* **WHAT YOU NEED TO DO**
How many lines below contain the word "them"? Give only the number.

___ SOURCE MATERIAL

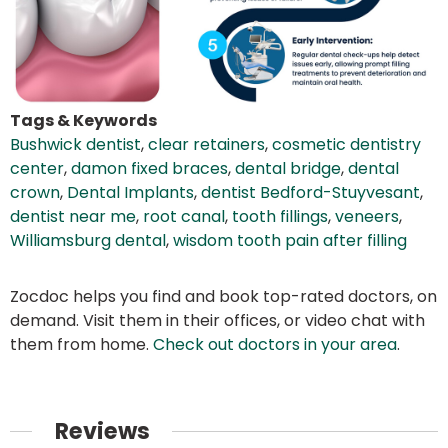
Tags & Keywords
Bushwick dentist
,
clear retainers
,
cosmetic dentistry
center
,
damon fixed braces
,
dental bridge
,
dental
crown
,
Dental Implants
,
dentist Bedford-Stuyvesant
,
dentist near me
,
root canal
,
tooth fillings
,
veneers
,
Williamsburg dental
,
wisdom tooth pain after filling
Zocdoc helps you find and book top-rated doctors, on
demand. Visit them in their offices, or video chat with
them from home.
Check out doctors in your area
.
Reviews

______

* **RESPONSE FOR THIS EXERCISE**
2